### WHAT THE TASK ASKS
Write an exact copy of the entries below that leaves out all pictures.

[Extracted page text data]
=======

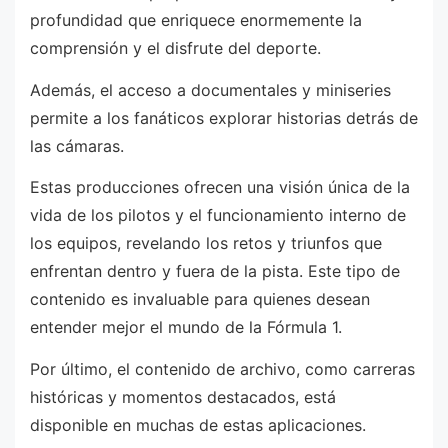
profundidad que enriquece enormemente la
comprensión y el disfrute del deporte.
Además, el acceso a documentales y miniseries
permite a los fanáticos explorar historias detrás de
las cámaras.
Estas producciones ofrecen una visión única de la
vida de los pilotos y el funcionamiento interno de
los equipos, revelando los retos y triunfos que
enfrentan dentro y fuera de la pista. Este tipo de
contenido es invaluable para quienes desean
entender mejor el mundo de la Fórmula 1.
Por último, el contenido de archivo, como carreras
históricas y momentos destacados, está
disponible en muchas de estas aplicaciones.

=======

### ANSWER TO THIS PROBLEM
profundidad que enriquece enormemente la
comprensión y el disfrute del deporte.
Además, el acceso a documentales y miniseries
permite a los fanáticos explorar historias detrás de
las cámaras.
Estas producciones ofrecen una visión única de la
vida de los pilotos y el funcionamiento interno de
los equipos, revelando los retos y triunfos que
enfrentan dentro y fuera de la pista. Este tipo de
contenido es invaluable para quienes desean
entender mejor el mundo de la Fórmula 1.
Por último, el contenido de archivo, como carreras
históricas y momentos destacados, está
disponible en muchas de estas aplicaciones.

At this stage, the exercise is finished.